Conclusively, IL-6, TNF-α and IL-10 mRNA expression was enhanced in skeletal muscle during acute time of T. spiralis infection. IL-10 was shown to inhibit inflammation during the muscle stage of infection. Muscle weakness caused by T. spiralis infection was most noticeable on 6 weeks of infection, and this timing was consistent with the most severe inflammatory period.

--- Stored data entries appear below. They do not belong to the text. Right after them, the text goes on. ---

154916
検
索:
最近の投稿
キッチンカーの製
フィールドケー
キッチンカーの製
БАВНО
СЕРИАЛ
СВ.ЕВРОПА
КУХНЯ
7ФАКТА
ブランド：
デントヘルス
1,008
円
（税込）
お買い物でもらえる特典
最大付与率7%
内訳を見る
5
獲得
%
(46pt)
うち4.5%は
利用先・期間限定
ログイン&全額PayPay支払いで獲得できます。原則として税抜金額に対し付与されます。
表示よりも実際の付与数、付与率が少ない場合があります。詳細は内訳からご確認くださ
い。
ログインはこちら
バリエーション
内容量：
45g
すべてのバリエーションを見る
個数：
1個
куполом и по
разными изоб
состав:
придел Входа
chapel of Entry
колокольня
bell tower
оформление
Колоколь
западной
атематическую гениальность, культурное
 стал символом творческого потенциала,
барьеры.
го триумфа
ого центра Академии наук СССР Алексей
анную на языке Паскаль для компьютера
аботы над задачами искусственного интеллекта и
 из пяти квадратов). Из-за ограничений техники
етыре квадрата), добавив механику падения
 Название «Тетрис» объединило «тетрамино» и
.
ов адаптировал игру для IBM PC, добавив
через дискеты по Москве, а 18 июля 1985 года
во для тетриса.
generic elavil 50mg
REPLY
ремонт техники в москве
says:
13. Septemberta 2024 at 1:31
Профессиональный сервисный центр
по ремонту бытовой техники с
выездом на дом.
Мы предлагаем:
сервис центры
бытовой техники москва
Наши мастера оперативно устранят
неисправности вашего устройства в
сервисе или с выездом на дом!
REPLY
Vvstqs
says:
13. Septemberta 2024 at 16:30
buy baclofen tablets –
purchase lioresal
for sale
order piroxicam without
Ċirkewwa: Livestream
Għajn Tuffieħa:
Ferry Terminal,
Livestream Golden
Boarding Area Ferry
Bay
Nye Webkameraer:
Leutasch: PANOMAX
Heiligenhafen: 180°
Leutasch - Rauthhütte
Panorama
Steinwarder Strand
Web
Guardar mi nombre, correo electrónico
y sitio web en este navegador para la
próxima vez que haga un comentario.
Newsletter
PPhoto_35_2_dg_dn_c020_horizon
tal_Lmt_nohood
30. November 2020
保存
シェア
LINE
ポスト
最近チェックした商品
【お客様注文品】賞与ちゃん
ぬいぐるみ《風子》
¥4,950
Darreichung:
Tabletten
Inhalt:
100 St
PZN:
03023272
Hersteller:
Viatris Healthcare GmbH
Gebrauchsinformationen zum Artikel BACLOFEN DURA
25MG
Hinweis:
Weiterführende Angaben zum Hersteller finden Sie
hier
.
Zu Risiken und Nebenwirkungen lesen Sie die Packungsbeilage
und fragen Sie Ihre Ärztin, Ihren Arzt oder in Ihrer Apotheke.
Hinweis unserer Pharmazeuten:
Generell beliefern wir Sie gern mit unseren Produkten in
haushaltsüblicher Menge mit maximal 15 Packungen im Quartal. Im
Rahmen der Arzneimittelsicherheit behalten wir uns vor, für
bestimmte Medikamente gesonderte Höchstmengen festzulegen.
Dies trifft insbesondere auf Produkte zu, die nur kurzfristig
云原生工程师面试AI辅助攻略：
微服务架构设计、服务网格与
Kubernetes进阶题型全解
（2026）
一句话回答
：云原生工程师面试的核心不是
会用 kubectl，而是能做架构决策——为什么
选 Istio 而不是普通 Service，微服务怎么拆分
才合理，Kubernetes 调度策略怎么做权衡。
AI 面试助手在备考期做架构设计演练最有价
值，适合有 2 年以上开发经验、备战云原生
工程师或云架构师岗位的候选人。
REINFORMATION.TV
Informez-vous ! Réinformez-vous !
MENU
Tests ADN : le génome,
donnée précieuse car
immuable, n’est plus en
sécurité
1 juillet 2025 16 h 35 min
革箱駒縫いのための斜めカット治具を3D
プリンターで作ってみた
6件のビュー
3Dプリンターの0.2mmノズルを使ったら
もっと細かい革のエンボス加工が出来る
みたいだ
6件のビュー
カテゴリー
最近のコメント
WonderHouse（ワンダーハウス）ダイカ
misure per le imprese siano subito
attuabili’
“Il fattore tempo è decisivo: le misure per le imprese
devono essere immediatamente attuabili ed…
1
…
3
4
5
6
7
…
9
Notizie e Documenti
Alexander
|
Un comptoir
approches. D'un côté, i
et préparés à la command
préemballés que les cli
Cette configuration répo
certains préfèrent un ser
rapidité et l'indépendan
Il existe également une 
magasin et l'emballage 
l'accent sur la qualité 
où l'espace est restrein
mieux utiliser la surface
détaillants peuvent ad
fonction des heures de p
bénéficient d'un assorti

Histological analysis of muscle inflammation showed that the decrease in muscle strength was accompanied by an inflammatory response. Nuclear infiltration, which is considered to be a sign of early muscle inflammation, also peaked at 3 weeks after infection but was reduced to a low level compared with control groups at later times of infection. In addition, inflammation and eosinophil infiltration was most severe at 6 weeks after infection, and muscle strength was also lowest at same times. Additionally, the myopathies, vacuoles, were observed after 24 weeks of infection. The vacuoles were continuously observed until 48 weeks of infection, chronic stage, and eosinophil found around the vacuoles. The vacuoles in myofibers are thought to be due to the accumulation of autophagic vacuoles and were reported that can be characteristic in certain myopathies and muscle weakness 27,28.

Our data demonstrate that at acute stage of T. spiralis, skeletal muscle weakness was caused by inflammatory responses such as pro-inflammatory related cytokines expression, nucleus, inflammatory cell, especially eosinophils, infiltration in infected-skeletal muscle. Furthermore, the weakness of muscle was persisted by steadily infiltrated of nucleus and eosinophil and vacuoles formation as chronic stage of infection.